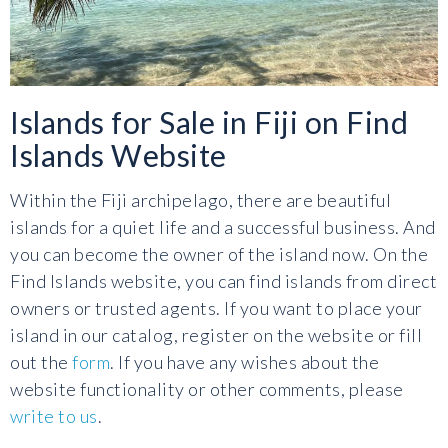
Islands for Sale in Fiji on Find
Islands Website
Within the Fiji archipelago, there are beautiful
islands for a quiet life and a successful business. And
you can become the owner of the island now. On the
Find Islands website, you can find islands from direct
owners or trusted agents. If you want to place your
island in our catalog, register on the website or fill
out the
form
. If you have any wishes about the
website functionality or other comments, please
write to us
.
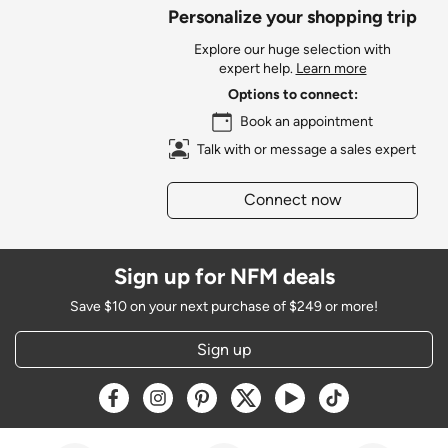
Personalize your shopping trip
Explore our huge selection with
expert help.
Learn more
Options to connect:
Book an appointment
Talk with or message a sales expert
Connect now
Sign up for NFM deals
Save $10 on your next purchase of $249 or more!
Sign up
Opens a new window
Opens a new window
Opens a new window
Opens a new window
Opens a new window
Opens a new w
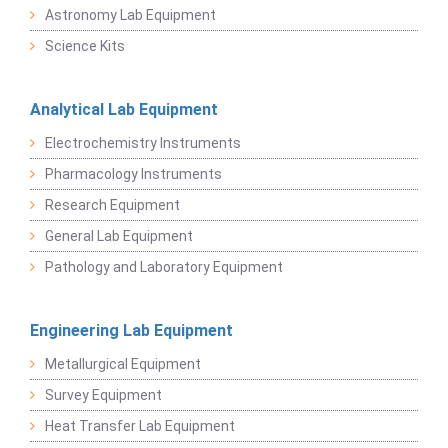
Astronomy Lab Equipment
Science Kits
Analytical Lab Equipment
Electrochemistry Instruments
Pharmacology Instruments
Research Equipment
General Lab Equipment
Pathology and Laboratory Equipment
Engineering Lab Equipment
Metallurgical Equipment
Survey Equipment
Heat Transfer Lab Equipment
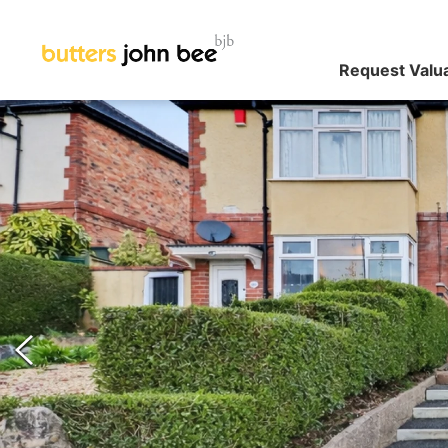
Request Valu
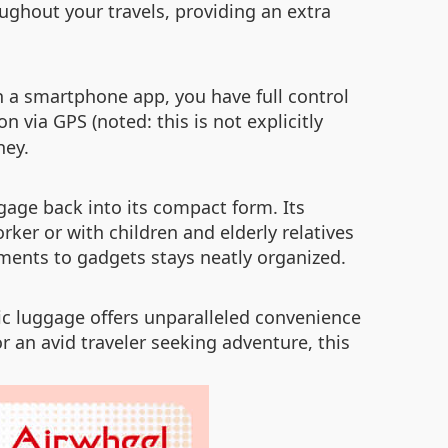
ughout your travels, providing an extra
h a smartphone app, you have full control
on via GPS (noted: this is not explicitly
ney.
ggage back into its compact form. Its
ker or with children and elderly relatives
ments to gadgets stays neatly organized.
ric luggage offers unparalleled convenience
r an avid traveler seeking adventure, this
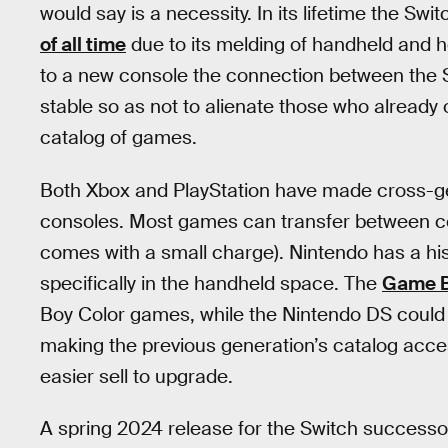
would say is a necessity. In its lifetime the S
of all time
due to its melding of handheld and
to a new console the connection between the 
stable so as not to alienate those who already 
catalog of games.
Both Xbox and PlayStation have made cross-gen
consoles. Most games can transfer between c
comes with a small charge). Nintendo has a hist
specifically in the handheld space. The
Game B
Boy Color games, while the Nintendo DS coul
making the previous generation’s catalog acce
easier sell to upgrade.
A spring 2024 release for the Switch successor 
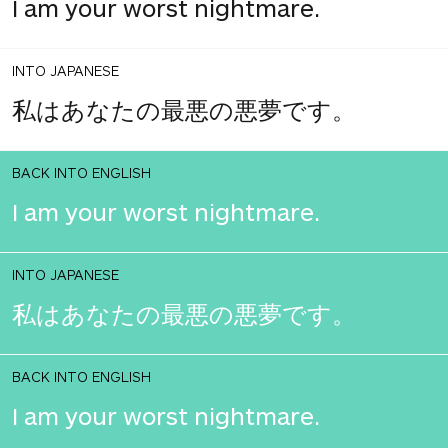
I am your worst nightmare.
INTO JAPANESE
私はあなたの最悪の悪夢です。
BACK INTO ENGLISH
I am your worst nightmare.
INTO JAPANESE
私はあなたの最悪の悪夢です。
BACK INTO ENGLISH
I am your worst nightmare.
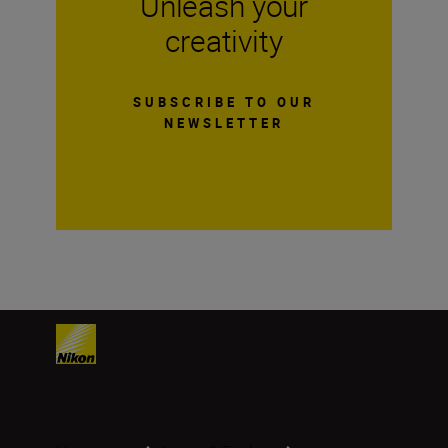
Unleash your
creativity
SUBSCRIBE TO OUR
NEWSLETTER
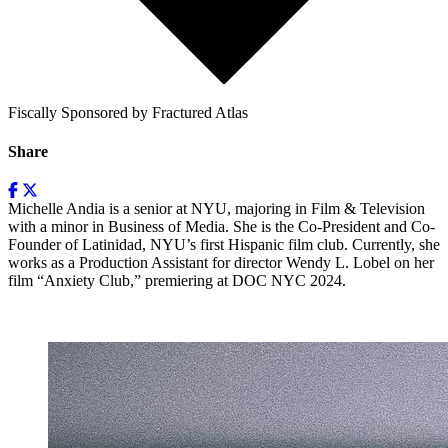
Fiscally Sponsored by Fractured Atlas
Share
Michelle Andia is a senior at NYU, majoring in Film & Television
with a minor in Business of Media. She is the Co-President and Co-
Founder of Latinidad, NYU’s first Hispanic film club. Currently, she
works as a Production Assistant for director Wendy L. Lobel on her
film “Anxiety Club,” premiering at DOC NYC 2024.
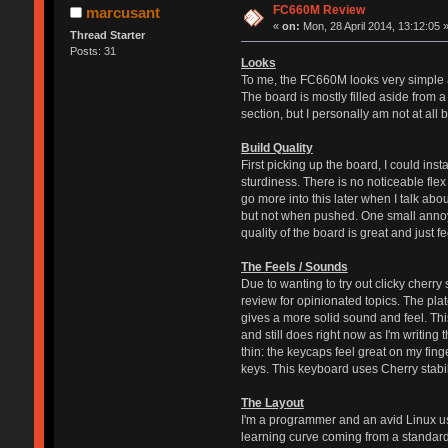
FC660M Review
marcusant
«
on:
Mon, 28 April 2014, 13:12:05 
Thread Starter
Posts: 31
Looks
To me, the FC660M looks very simple an
The board is mostly filled aside from 
section, but I personally am not at all 
Build Quality
First picking up the board, I could ins
sturdiness. There is no noticeable flex
go more into this later when I talk abou
but not when pushed. One small annoyan
quality of the board is great and just f
The Feels / Sounds
Due to wanting to try out clicky cherry
review for opinionated topics. The pla
gives a more solid sound and feel. This 
and still does right now as I'm writing
thin: the keycaps feel great on my fin
keys. This keyboard uses Cherry stabil
The Layout
I'm a programmer and an avid Linux user
learning curve coming from a standard f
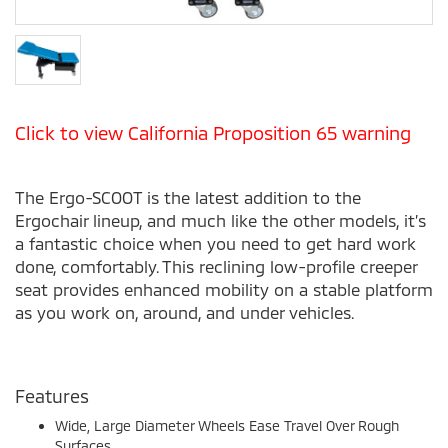
Click to view California Proposition 65 warning
The Ergo-SCOOT is the latest addition to the
Ergochair lineup, and much like the other models, it’s
a fantastic choice when you need to get hard work
done, comfortably. This reclining low-profile creeper
seat provides enhanced mobility on a stable platform
as you work on, around, and under vehicles.
Features
Wide, Large Diameter Wheels Ease Travel Over Rough
Surfaces.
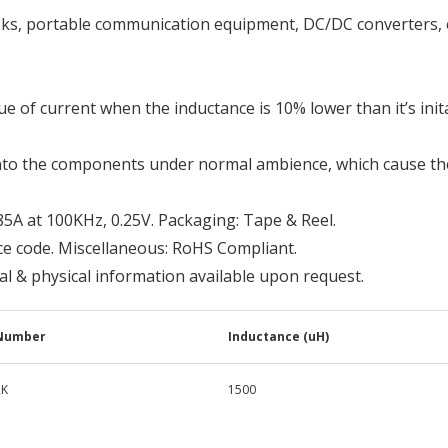
oks, portable communication equipment, DC/DC converters, e
ue of current when the inductance is 10% lower than it’s inita
nto the components under normal ambience, which cause th
85A at 100KHz, 0.25V. Packaging: Tape & Reel.
ce code. Miscellaneous: RoHS Compliant.
cal & physical information available upon request.
 Number
Inductance (uH)
2K
1500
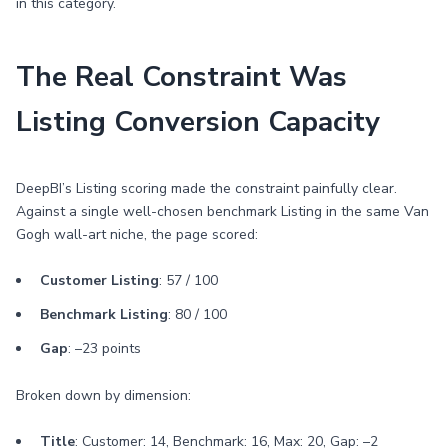
in this category.
The Real Constraint Was
Listing Conversion Capacity
DeepBI’s Listing scoring made the constraint painfully clear.
Against a single well-chosen benchmark Listing in the same Van
Gogh wall-art niche, the page scored:
Customer Listing
: 57 / 100
Benchmark Listing
: 80 / 100
Gap
: –23 points
Broken down by dimension:
Title
: Customer: 14, Benchmark: 16, Max: 20, Gap: –2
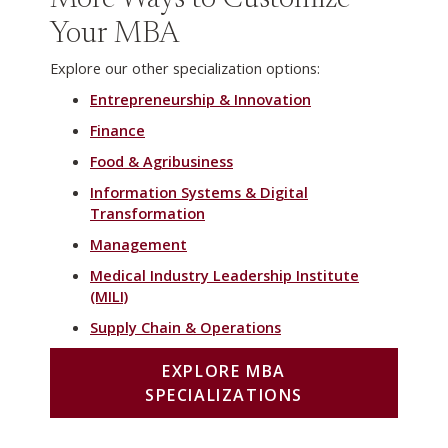
More Ways to Customize
Your MBA
Explore our other specialization options:
Entrepreneurship & Innovation
Finance
Food & Agribusiness
Information Systems & Digital
Transformation
Management
Medical Industry Leadership Institute
(MILI)
Supply Chain & Operations
EXPLORE MBA
SPECIALIZATIONS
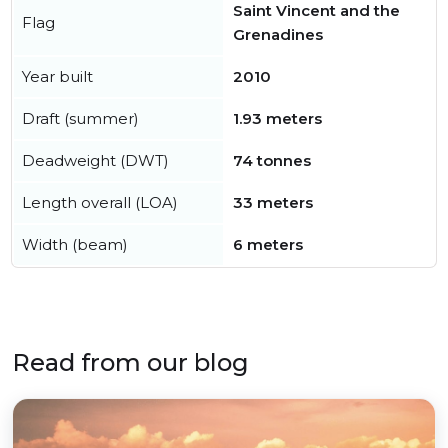
Saint Vincent and the
Flag
Grenadines
Year built
2010
Draft (summer)
1.93 meters
Deadweight (DWT)
74 tonnes
Length overall (LOA)
33 meters
Width (beam)
6 meters
Read from our blog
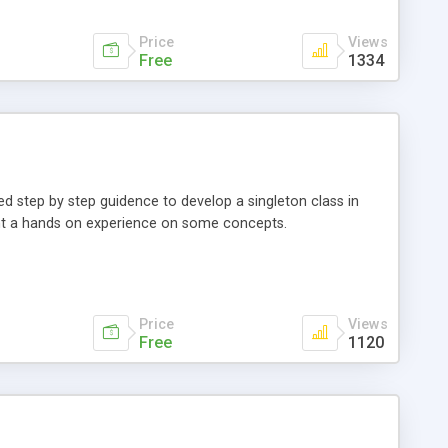
Price
Views
Free
1334
ed step by step guidence to develop a singleton class in
ant a hands on experience on some concepts.
Price
Views
Free
1120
◆ ◆ ◆ ◆
--- How to complete this task ---
Return the material from the line containing "Analytical Lab Equipment" through the line containing "Request Valu", exactly and in full, but without its pictures.

--- Expected answer ---
Analytical Lab Equipment
Electrochemistry Instruments
Pharmacology Instruments
Research Equipment
General Lab Equipment
Pathology and Laboratory Equipment
Engineering Lab Equipment
Metallurgical Equipment
Survey Equipment
Heat Transfer Lab Equipment
Request Valu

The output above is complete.